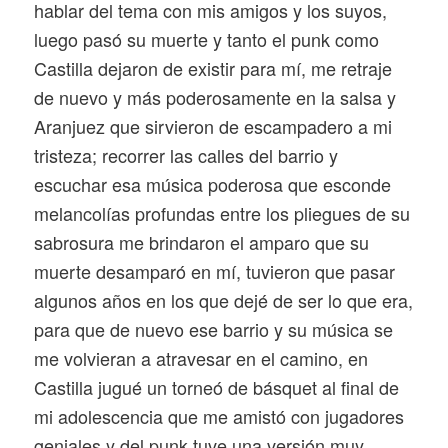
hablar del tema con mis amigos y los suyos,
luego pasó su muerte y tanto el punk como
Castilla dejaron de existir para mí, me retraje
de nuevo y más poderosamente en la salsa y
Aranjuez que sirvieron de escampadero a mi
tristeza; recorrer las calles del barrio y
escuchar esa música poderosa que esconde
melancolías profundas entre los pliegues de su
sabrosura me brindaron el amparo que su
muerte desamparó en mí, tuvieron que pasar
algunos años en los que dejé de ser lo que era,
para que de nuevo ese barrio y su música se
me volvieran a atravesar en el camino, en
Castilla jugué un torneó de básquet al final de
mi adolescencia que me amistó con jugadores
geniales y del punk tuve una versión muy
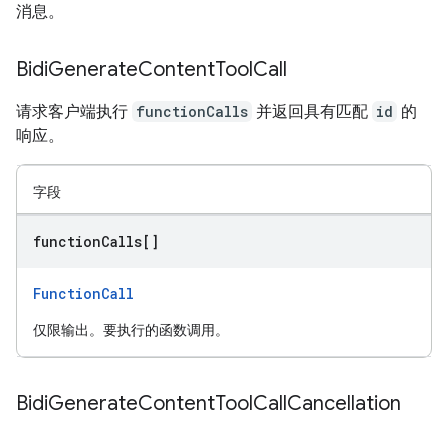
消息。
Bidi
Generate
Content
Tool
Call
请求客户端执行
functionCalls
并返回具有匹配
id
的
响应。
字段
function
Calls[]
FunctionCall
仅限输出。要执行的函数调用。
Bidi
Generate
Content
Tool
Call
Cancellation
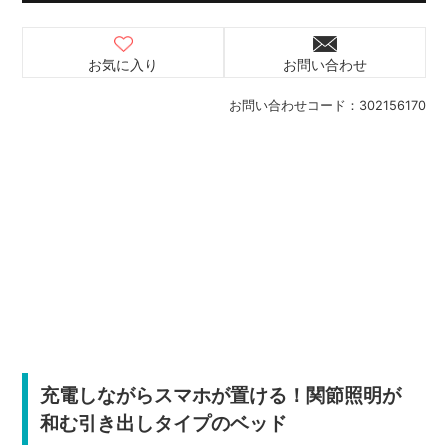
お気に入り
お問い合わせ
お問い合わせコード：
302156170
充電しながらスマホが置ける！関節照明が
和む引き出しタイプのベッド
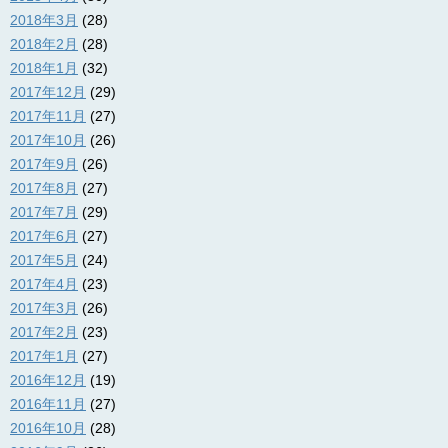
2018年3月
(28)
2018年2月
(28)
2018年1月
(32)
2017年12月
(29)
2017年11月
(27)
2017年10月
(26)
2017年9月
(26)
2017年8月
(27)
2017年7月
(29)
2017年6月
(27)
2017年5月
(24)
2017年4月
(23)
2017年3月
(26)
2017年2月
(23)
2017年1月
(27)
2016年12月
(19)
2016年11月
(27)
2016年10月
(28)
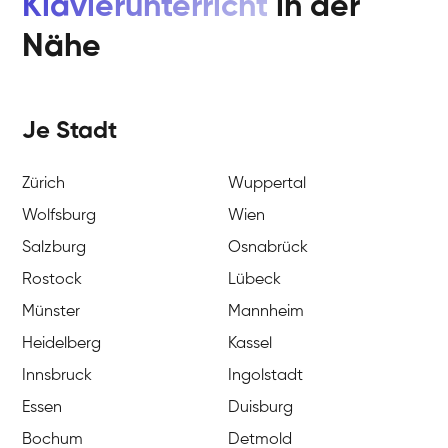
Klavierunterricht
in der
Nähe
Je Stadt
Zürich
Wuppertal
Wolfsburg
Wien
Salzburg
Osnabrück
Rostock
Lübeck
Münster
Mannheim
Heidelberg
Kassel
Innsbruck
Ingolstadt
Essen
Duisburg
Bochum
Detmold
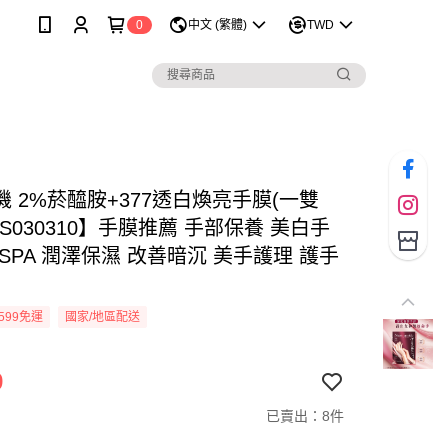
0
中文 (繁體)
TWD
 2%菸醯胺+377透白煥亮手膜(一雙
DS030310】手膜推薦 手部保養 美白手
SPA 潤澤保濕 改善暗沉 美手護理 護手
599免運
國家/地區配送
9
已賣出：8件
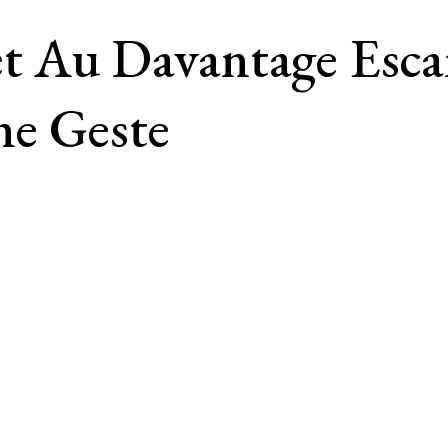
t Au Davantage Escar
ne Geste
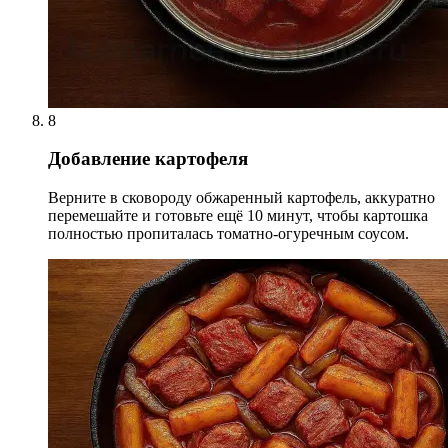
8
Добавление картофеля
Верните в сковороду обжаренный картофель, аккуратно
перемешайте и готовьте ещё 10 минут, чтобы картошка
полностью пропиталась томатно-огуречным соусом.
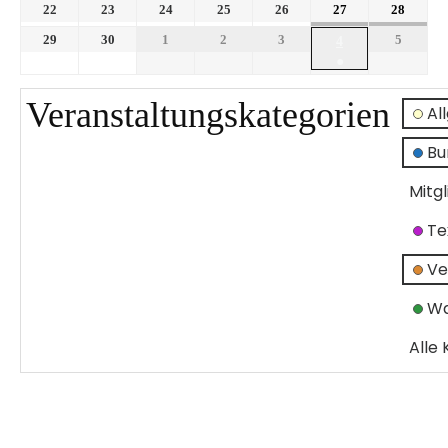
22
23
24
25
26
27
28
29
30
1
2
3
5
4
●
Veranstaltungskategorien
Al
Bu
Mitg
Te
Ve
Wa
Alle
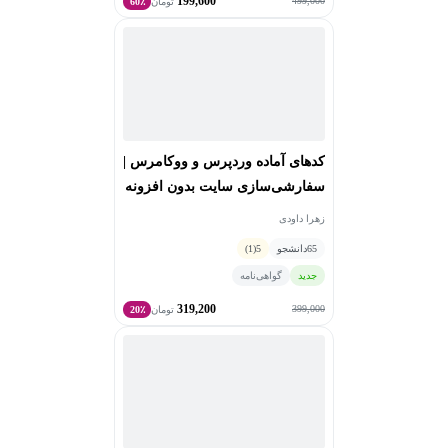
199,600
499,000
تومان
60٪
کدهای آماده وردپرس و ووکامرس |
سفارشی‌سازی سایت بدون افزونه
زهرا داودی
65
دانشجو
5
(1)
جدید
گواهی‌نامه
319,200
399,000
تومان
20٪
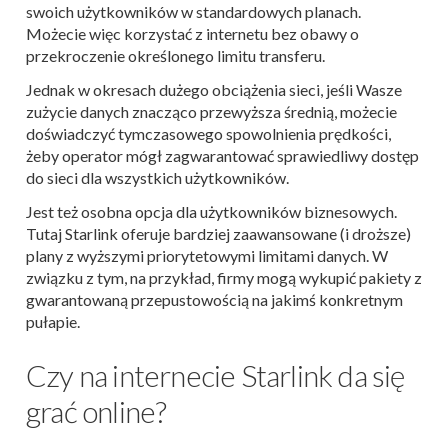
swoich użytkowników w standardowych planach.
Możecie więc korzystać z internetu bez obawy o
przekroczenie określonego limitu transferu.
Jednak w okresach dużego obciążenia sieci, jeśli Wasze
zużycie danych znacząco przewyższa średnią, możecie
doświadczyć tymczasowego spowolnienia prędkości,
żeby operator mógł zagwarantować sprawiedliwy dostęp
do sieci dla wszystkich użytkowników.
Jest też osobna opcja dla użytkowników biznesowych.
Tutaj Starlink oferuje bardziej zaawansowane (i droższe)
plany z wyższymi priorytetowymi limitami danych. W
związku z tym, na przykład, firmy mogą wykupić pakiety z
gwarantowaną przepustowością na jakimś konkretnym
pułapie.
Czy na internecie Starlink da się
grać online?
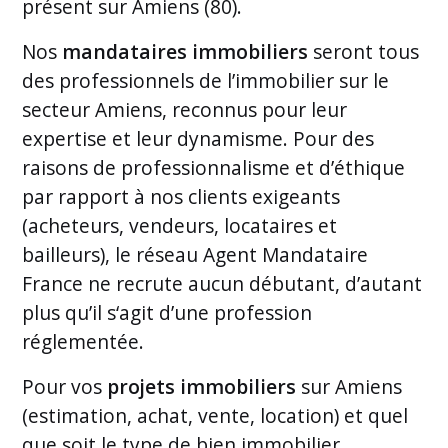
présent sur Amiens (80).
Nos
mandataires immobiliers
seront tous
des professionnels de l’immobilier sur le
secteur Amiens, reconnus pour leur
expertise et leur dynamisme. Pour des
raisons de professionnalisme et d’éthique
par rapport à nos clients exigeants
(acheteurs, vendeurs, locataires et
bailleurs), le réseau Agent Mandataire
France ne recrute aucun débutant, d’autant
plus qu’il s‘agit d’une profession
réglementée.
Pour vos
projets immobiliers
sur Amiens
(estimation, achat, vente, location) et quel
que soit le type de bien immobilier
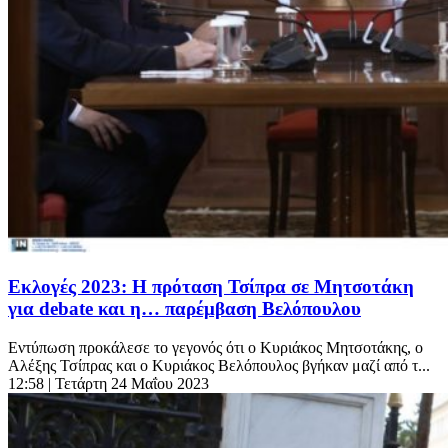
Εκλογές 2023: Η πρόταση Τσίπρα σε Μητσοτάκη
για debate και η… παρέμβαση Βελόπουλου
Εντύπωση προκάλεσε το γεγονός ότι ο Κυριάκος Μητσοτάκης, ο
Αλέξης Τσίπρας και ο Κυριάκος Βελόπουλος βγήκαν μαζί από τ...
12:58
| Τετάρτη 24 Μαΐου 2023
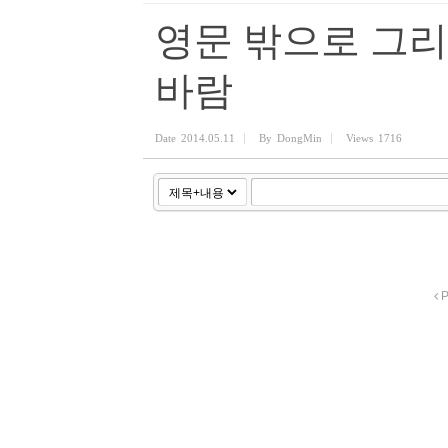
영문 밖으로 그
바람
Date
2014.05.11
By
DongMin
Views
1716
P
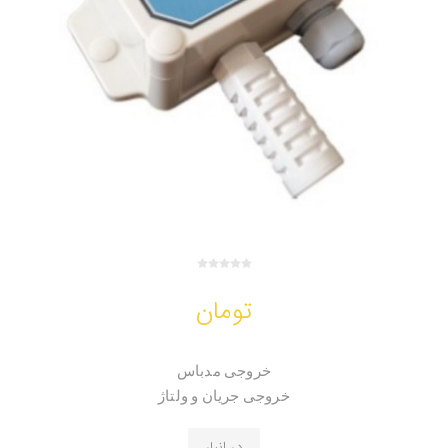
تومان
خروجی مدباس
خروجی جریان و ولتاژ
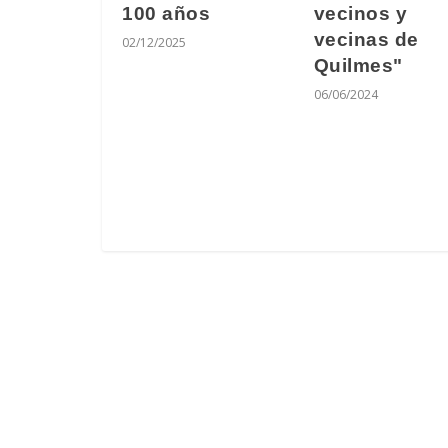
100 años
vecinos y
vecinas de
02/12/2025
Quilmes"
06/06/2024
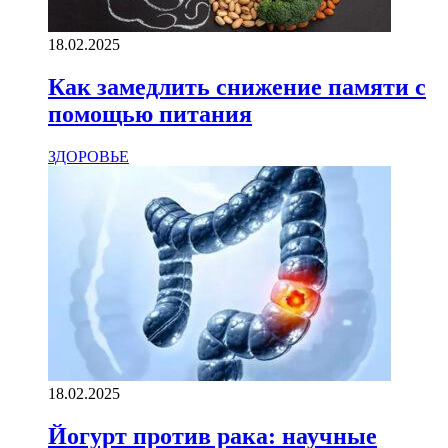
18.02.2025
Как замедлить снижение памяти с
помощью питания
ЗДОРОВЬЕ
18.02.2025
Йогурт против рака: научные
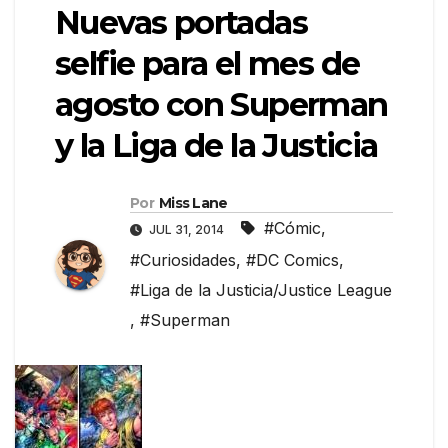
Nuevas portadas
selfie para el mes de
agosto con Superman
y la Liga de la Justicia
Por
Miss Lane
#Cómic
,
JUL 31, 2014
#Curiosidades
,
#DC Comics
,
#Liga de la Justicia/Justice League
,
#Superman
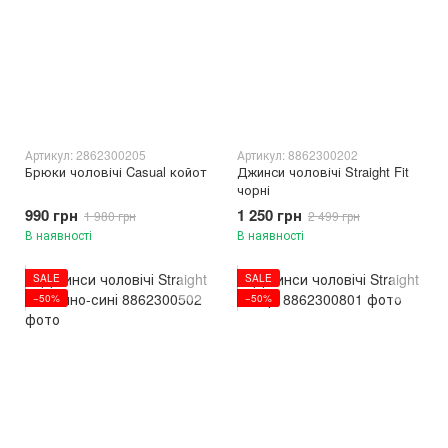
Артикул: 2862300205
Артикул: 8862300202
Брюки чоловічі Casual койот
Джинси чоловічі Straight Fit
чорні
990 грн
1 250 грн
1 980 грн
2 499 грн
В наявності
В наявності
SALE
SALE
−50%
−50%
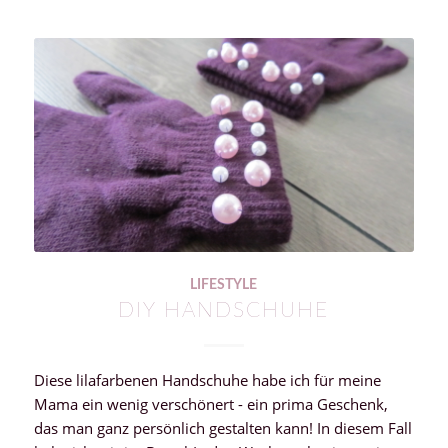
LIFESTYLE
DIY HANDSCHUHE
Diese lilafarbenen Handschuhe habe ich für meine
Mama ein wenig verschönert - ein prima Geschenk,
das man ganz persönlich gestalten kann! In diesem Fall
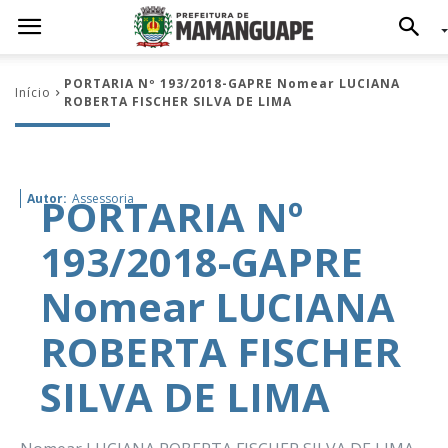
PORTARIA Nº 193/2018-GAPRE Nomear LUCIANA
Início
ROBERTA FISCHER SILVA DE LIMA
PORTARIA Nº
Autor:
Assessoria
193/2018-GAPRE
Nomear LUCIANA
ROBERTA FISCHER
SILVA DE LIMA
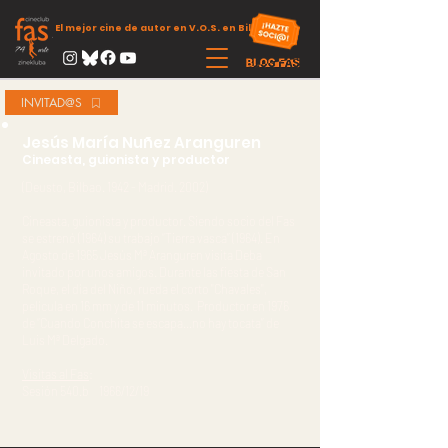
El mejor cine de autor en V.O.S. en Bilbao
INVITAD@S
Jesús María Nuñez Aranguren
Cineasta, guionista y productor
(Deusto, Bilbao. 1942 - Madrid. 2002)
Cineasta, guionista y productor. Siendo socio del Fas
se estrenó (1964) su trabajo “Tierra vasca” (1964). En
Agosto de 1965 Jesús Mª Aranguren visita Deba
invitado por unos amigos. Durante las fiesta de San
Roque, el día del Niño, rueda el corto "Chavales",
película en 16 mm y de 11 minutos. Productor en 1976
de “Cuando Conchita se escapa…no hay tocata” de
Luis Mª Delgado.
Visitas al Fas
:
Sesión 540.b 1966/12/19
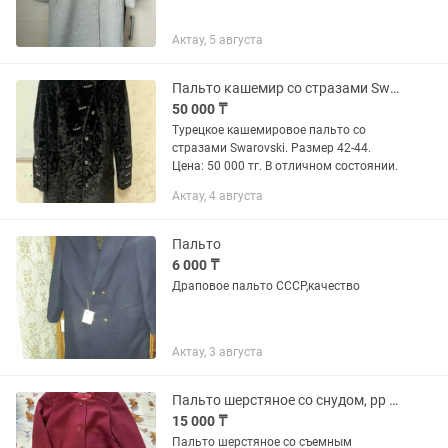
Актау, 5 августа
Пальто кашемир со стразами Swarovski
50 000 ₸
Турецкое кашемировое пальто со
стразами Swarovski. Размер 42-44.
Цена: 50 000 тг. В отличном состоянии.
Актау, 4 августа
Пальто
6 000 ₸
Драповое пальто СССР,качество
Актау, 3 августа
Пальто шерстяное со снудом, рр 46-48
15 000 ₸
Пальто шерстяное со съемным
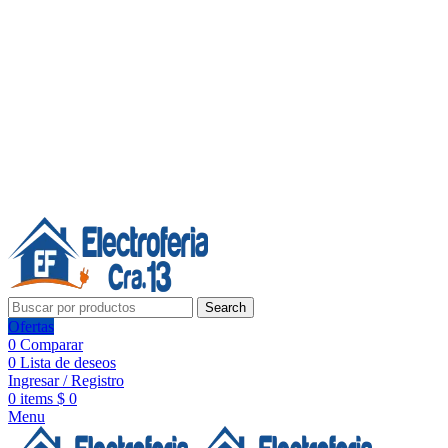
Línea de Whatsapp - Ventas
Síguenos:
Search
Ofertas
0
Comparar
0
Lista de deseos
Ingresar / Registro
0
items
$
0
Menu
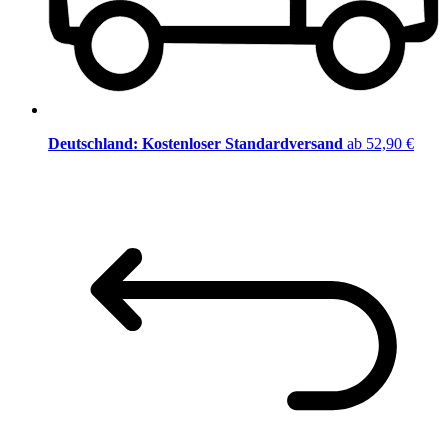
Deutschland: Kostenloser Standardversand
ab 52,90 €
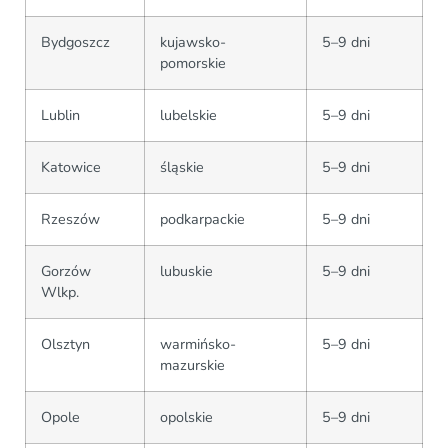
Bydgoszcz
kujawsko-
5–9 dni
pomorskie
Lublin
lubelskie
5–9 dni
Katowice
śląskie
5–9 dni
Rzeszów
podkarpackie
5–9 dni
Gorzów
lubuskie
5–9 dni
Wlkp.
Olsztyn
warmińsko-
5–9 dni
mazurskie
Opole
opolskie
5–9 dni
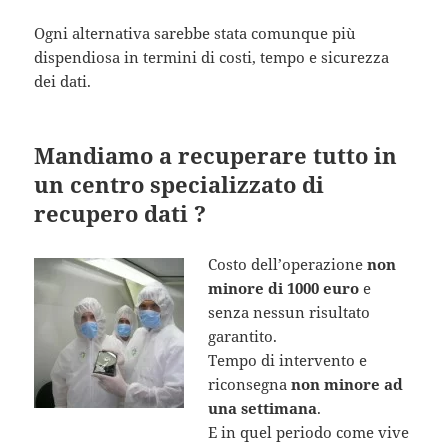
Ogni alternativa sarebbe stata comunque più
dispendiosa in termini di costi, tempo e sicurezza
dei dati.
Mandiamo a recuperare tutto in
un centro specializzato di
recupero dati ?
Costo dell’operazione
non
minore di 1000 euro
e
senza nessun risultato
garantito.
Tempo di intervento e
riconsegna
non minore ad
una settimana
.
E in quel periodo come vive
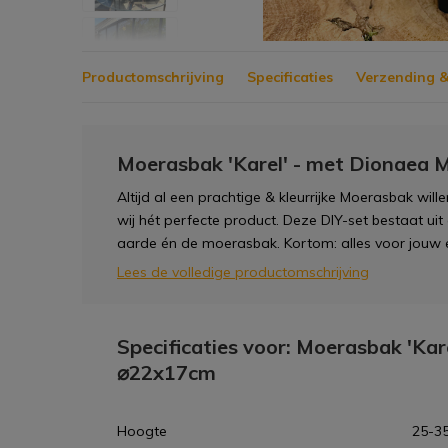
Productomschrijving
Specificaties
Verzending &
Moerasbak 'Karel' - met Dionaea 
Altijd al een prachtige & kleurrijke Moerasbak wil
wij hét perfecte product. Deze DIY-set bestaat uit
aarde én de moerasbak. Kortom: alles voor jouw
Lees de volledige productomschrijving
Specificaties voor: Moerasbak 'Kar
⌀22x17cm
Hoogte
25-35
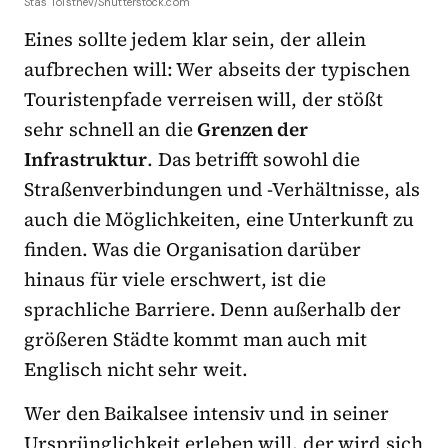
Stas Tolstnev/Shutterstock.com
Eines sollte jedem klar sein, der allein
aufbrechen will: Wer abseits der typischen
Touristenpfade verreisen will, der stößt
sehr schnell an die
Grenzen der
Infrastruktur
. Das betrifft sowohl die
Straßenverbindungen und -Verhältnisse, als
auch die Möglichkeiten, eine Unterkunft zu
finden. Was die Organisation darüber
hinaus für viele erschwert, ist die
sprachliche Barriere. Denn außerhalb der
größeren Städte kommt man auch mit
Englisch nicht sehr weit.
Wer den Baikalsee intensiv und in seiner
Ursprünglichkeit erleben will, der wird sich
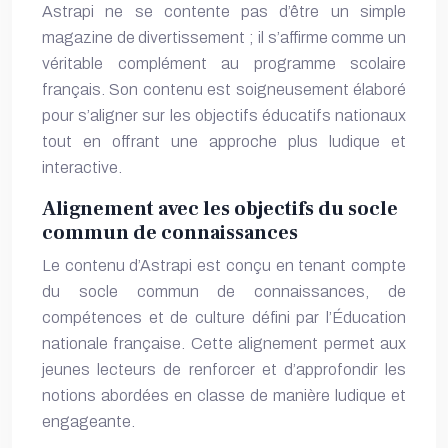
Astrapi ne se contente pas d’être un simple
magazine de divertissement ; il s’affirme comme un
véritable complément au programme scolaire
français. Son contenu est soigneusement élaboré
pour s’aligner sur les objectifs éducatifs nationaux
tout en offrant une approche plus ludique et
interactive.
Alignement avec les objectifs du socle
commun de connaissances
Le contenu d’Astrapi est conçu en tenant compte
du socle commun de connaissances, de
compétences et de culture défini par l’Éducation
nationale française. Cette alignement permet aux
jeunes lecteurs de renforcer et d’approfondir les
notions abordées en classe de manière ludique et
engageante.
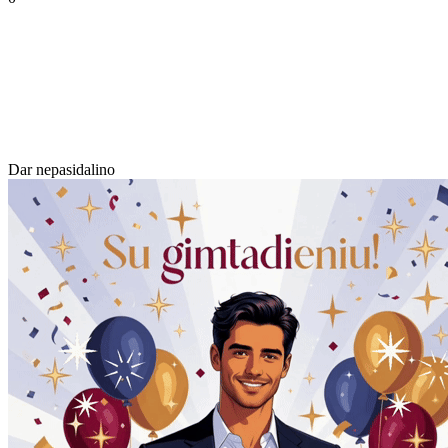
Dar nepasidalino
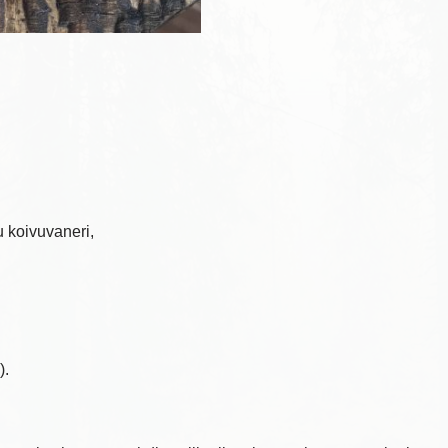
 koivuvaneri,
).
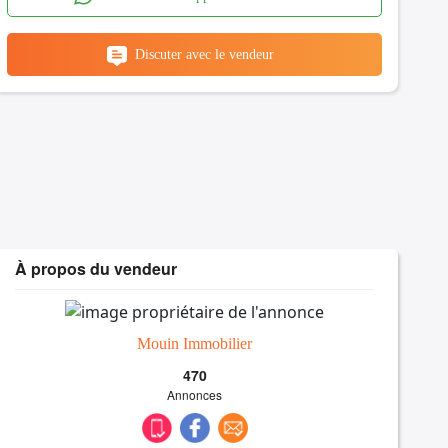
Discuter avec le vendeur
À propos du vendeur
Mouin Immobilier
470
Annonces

**What to produce**
Would you filter the records and copy out each line containing "ROBERTA"?

**Solution to this task**
ROBERTA FISCHER SILVA DE LIMA
ROBERTA FISCHER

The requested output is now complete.